Stored data entries
++++++++

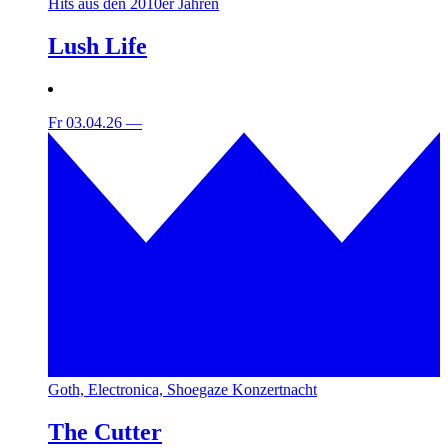
Hits aus den 2010er Jahren
Lush Life
Fr 03.04.26
—
Goth, Electronica, Shoegaze Konzertnacht
The Cutter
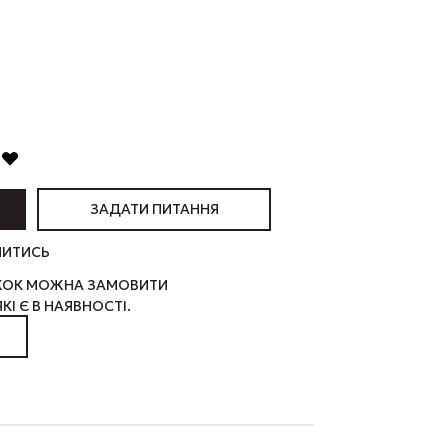
ЗАДАТИ ПИТАННЯ
ЛИТИСЬ
ИЖОК МОЖНА ЗАМОВИТИ
КІ Є В НАЯВНОСТІ.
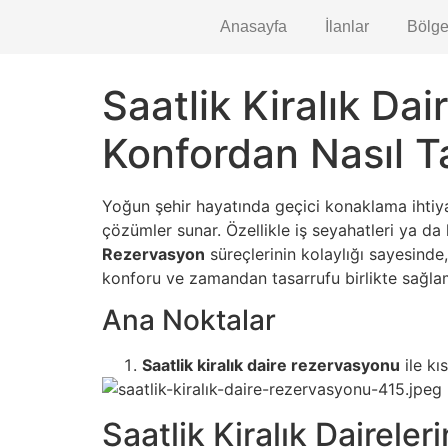
Anasayfa
İlanlar
Bölge
Saatlik Kiralık D
Konfordan Nasıl Ta
Yoğun şehir hayatında geçici konaklama ihtiya
çözümler sunar. Özellikle iş seyahatleri ya da
Rezervasyon
süreçlerinin kolaylığı sayesinde
konforu ve zamandan tasarrufu birlikte sağla
Ana Noktalar
Saatlik kiralık daire rezervasyonu
ile kı
Saatlik Kiralık Dairel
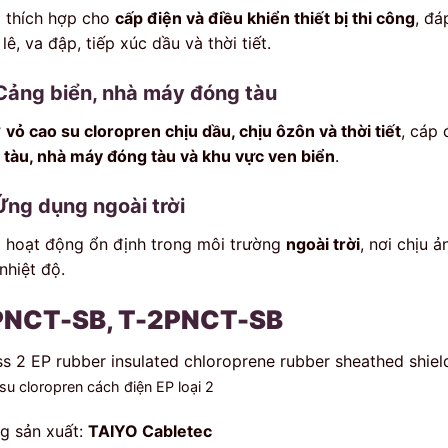
 thích hợp cho
cấp điện và điều khiển thiết bị thi công
, đá
lê, va đập, tiếp xúc dầu và thời tiết.
 Cảng biển, nhà máy đóng tàu
ờ
vỏ cao su cloropren chịu dầu, chịu ôzôn và thời tiết
, cáp
 tàu, nhà máy đóng tàu và khu vực ven biển
.
Ứng dụng ngoài trời
 hoạt động ổn định trong môi trường
ngoài trời
, nơi chịu 
nhiệt độ.
PNCT-SB, T-2PNCT-SB
ss 2 EP rubber insulated chloroprene rubber sheathed shiel
su cloropren cách điện EP loại 2
g sản xuất:
TAIYO Cabletec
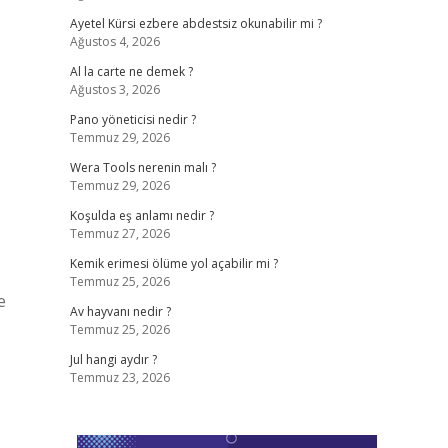
Ayetel Kürsi ezbere abdestsiz okunabilir mi ?
Ağustos 4, 2026
Al la carte ne demek ?
Ağustos 3, 2026
Pano yöneticisi nedir ?
Temmuz 29, 2026
Wera Tools nerenin malı ?
Temmuz 29, 2026
Koşulda eş anlamı nedir ?
Temmuz 27, 2026
Kemik erimesi ölüme yol açabilir mi ?
Temmuz 25, 2026
e
Av hayvanı nedir ?
Temmuz 25, 2026
Jul hangi aydır ?
Temmuz 23, 2026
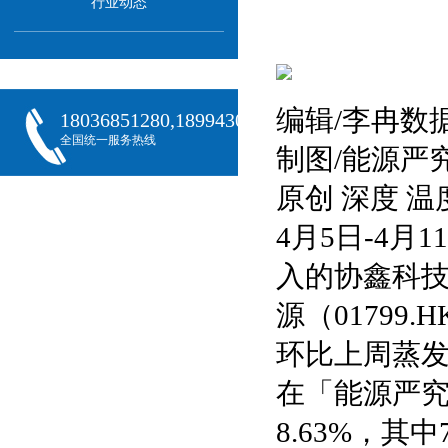
行业动态
编辑/李冉数
18036851280,18994301288,18068407382
全国统一服务热线
制图/能源严
原创 深度 温
4月5日-4
入的协鑫科技（
源（01799
环比上周蒸发1
在「能源严究
8.63%，其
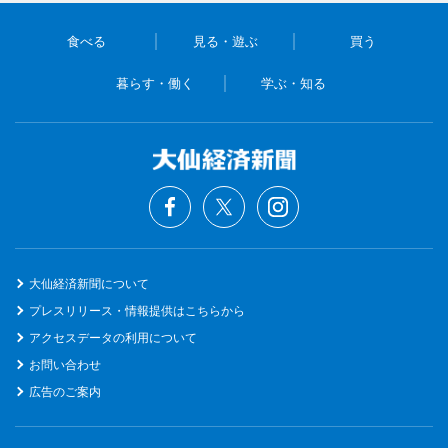
食べる
見る・遊ぶ
買う
暮らす・働く
学ぶ・知る
大仙経済新聞について
プレスリリース・情報提供はこちらから
アクセスデータの利用について
お問い合わせ
広告のご案内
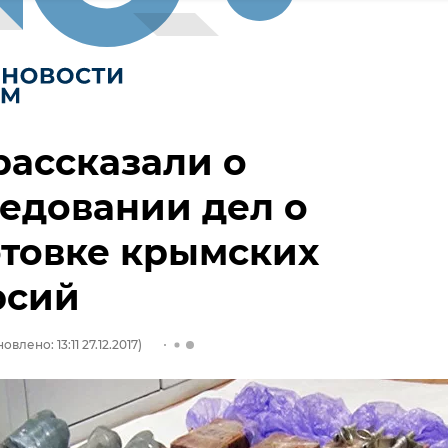
ассказали о
едовании дел о
товке крымских
рсий
овлено: 13:11 27.12.2017)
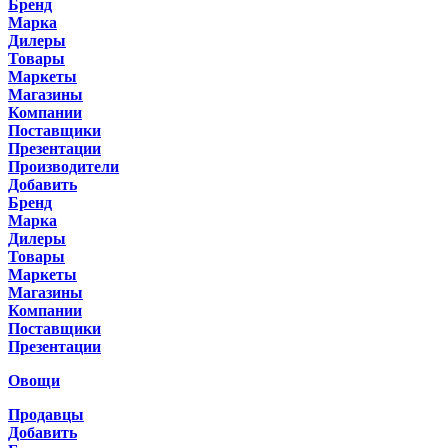
Бренд
Марка
Дилеры
Товары
Маркеты
Магазины
Компании
Поставщики
Презентации
Производители
Добавить
Бренд
Марка
Дилеры
Товары
Маркеты
Магазины
Компании
Поставщики
Презентации
Овощи
Продавцы
Добавить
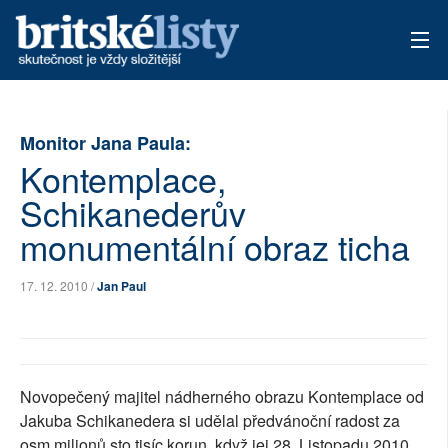
AKTUÁLNÍ VYDÁNÍ
Monitor Jana Paula:
ARCHIV
Kontemplace,
TÉMATA
Schikanederův
monumentální obraz ticha
AUTOŘI
PŘÍSPĚVKY NA PROVOZ
17. 12. 2010 /
Jan Paul
Novopečený majitel nádherného obrazu Kontemplace od
Jakuba Schikanedera si udělal předvánoční radost za
osm milionů sto tisíc korun, když jej 28. Listopadu 2010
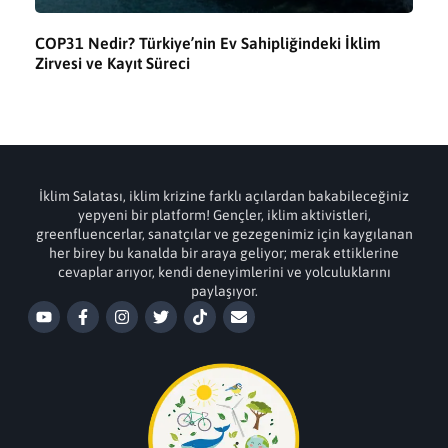
COP31 Nedir? Türkiye’nin Ev Sahipliğindeki İklim
Zirvesi ve Kayıt Süreci
İklim Salatası, iklim krizine farklı açılardan bakabileceğiniz
yepyeni bir platform! Gençler, iklim aktivistleri,
greenfluencerlar, sanatçılar ve gezegenimiz için kaygılanan
her birey bu kanalda bir araya geliyor; merak ettiklerine
cevaplar arıyor, kendi deneyimlerini ve yolculuklarını
paylaşıyor.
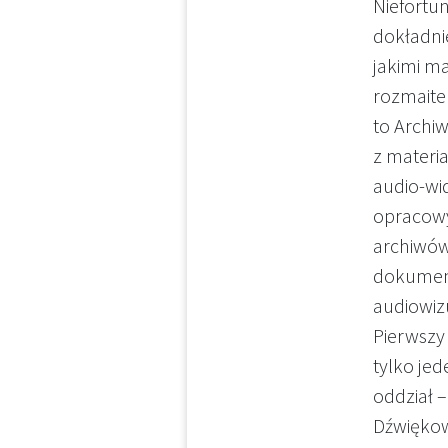
Niefortun
dokładni
jakimi m
rozmaite
to Archi
z materi
audio-wi
opracow
archiwów
dokumen
audiowiz
Pierwszy
tylko jed
oddział –
Dźwiękow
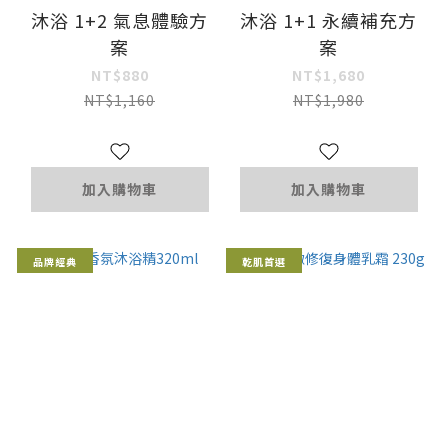
沐浴 1+2 氣息體驗方
沐浴 1+1 永續補充方
案
案
NT$880
NT$1,680
NT$1,160
NT$1,980
加入購物車
加入購物車
品牌經典
乾肌首選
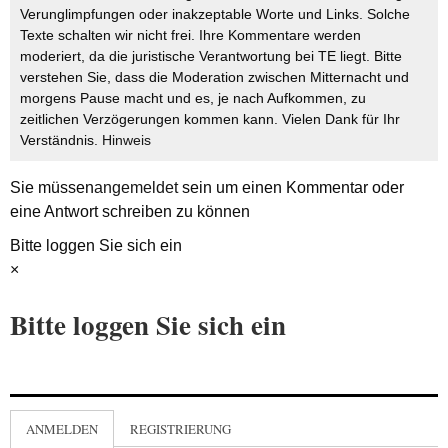
Verunglimpfungen oder inakzeptable Worte und Links. Solche
Texte schalten wir nicht frei. Ihre Kommentare werden
moderiert, da die juristische Verantwortung bei TE liegt. Bitte
verstehen Sie, dass die Moderation zwischen Mitternacht und
morgens Pause macht und es, je nach Aufkommen, zu
zeitlichen Verzögerungen kommen kann. Vielen Dank für Ihr
Verständnis.
Hinweis
Sie müssen
angemeldet
sein um einen Kommentar oder
eine Antwort schreiben zu können
Bitte loggen Sie sich ein
×
Bitte loggen Sie sich ein
ANMELDEN
REGISTRIERUNG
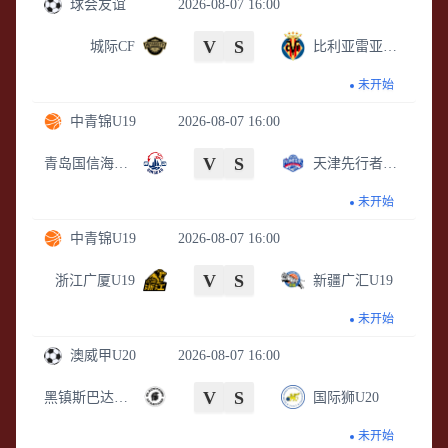
球会友谊
2026-08-07 16:00
V
S
城际CF
比利亚雷亚尔B队
未开始
中青锦U19
2026-08-07 16:00
V
S
青岛国信海天U19
天津先行者U19
未开始
中青锦U19
2026-08-07 16:00
V
S
浙江广厦U19
新疆广汇U19
未开始
澳威甲U20
2026-08-07 16:00
V
S
黑镇斯巴达U20
国际狮U20
未开始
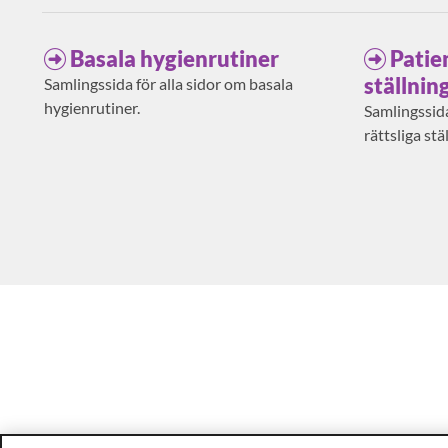
Basala hygienrutiner
Patie
ställnin
Samlingssida för alla sidor om basala
hygienrutiner.
Samlingssida
rättsliga stä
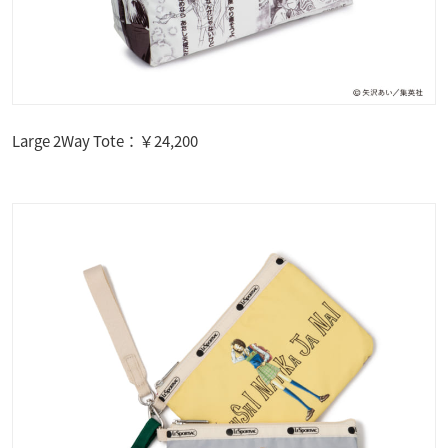
Large 2Way Tote：￥24,200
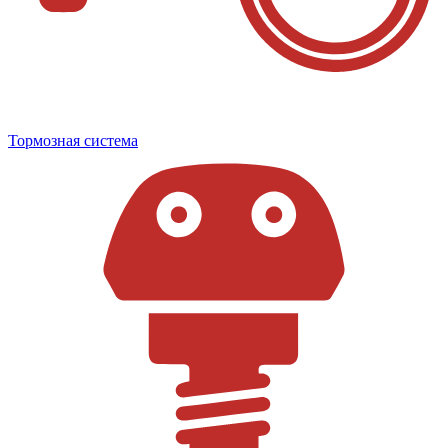
Тормозная система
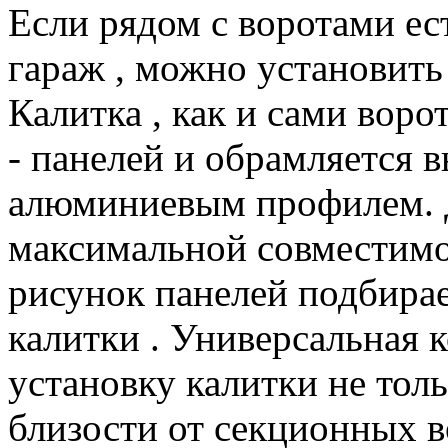
Если рядом с воротами ес
гараж , можно установить
Калитка , как и сами ворот
- панелей и обрамляется 
алюминиевым профилем. 
максимальной совместимос
рисунок панелей подбира
калитки . Универсальная 
установку калитки не тол
близости от секционных во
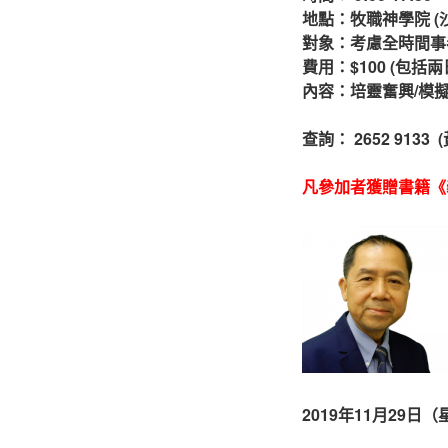
地點：牧職神學院 (沙
對象：考慮全時間事
費用：$100 (包
內容：培靈奮興/
模
查詢： 2652 9133
凡參加者獲贈書籍《
2019年11月29日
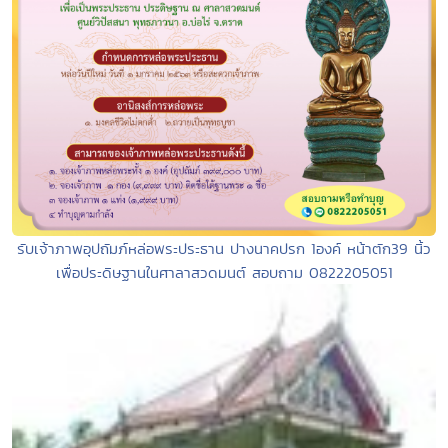
รับเจ้าภาพอุปถัมภ์หล่อพระประธาน ปางนาคปรก 1องค์ หน้าตัก39 นิ้ว
เพื่อประดิษฐานในศาลาสวดมนต์ สอบถาม 0822205051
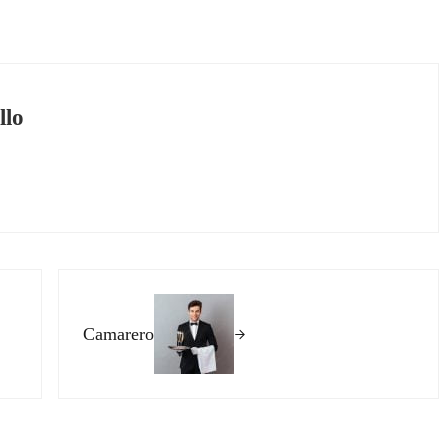
llo
Siguiente entrada:
Camarero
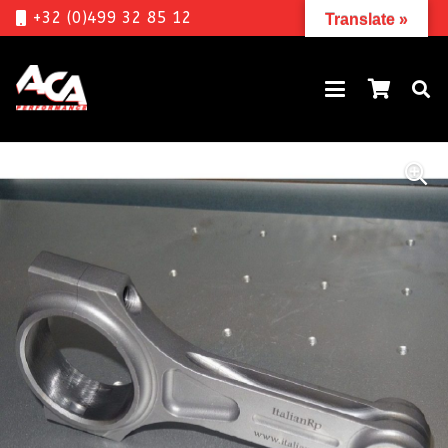
+32 (0)499 32 85 12
Translate »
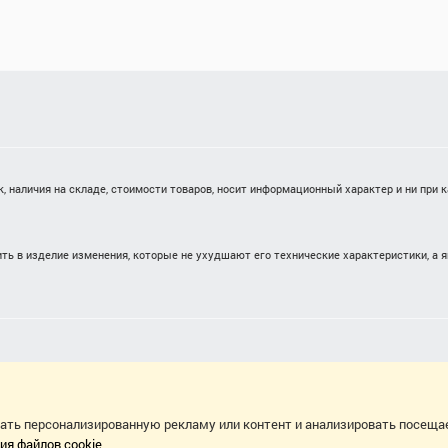
 наличия на складе, стоимости товаров, носит информационный характер и ни при 
ть в изделие изменения, которые не ухудшают его технические характеристики, а 
вать персонализированную рекламу или контент и анализировать посеща
ия файлов cookie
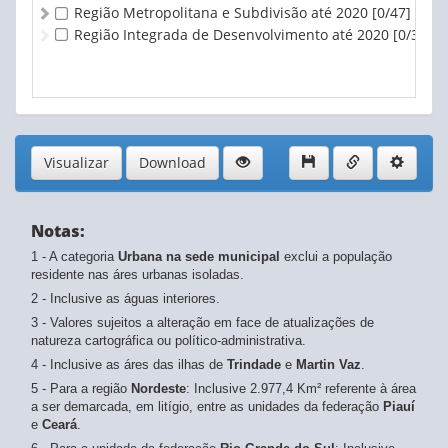
Região Metropolitana e Subdivisão até 2020
[0/47]
Região Integrada de Desenvolvimento até 2020
[0/3]
Visualizar
Download
Notas:
1 - A categoria
Urbana na sede municipal
exclui a população
residente nas áres urbanas isoladas.
2 - Inclusive as águas interiores.
3 - Valores sujeitos a alteração em face de atualizações de
natureza cartográfica ou político-administrativa.
4 - Inclusive as áres das ilhas de
Trindade
e
Martin Vaz
.
5 - Para a região
Nordeste
: Inclusive 2.977,4 Km² referente à área
a ser demarcada, em litígio, entre as unidades da federação
Piauí
e
Ceará
.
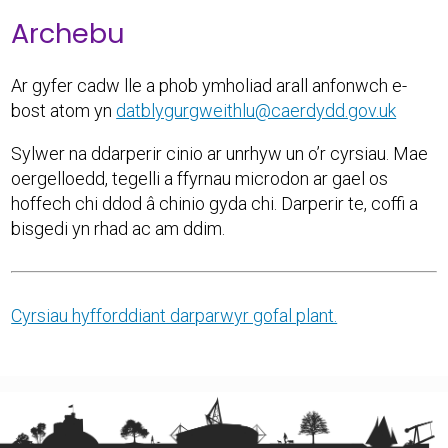
Archebu
Ar gyfer cadw lle a phob ymholiad arall anfonwch e-
bost atom yn
datblygurgweithlu@caerdydd.gov.uk
Sylwer na ddarperir cinio ar unrhyw un o’r cyrsiau. Mae
oergelloedd, tegelli a ffyrnau microdon ar gael os
hoffech chi ddod â chinio gyda chi. Darperir te, coffi a
bisgedi yn rhad ac am ddim.
Cyrsiau hyfforddiant darparwyr gofal plant.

++++++++

▶ What is expected:
The answer must consist of every line from the entries above that contains the string "калитки".

▶ Exercise response:
калитки . Универсальная 
установку калитки не тол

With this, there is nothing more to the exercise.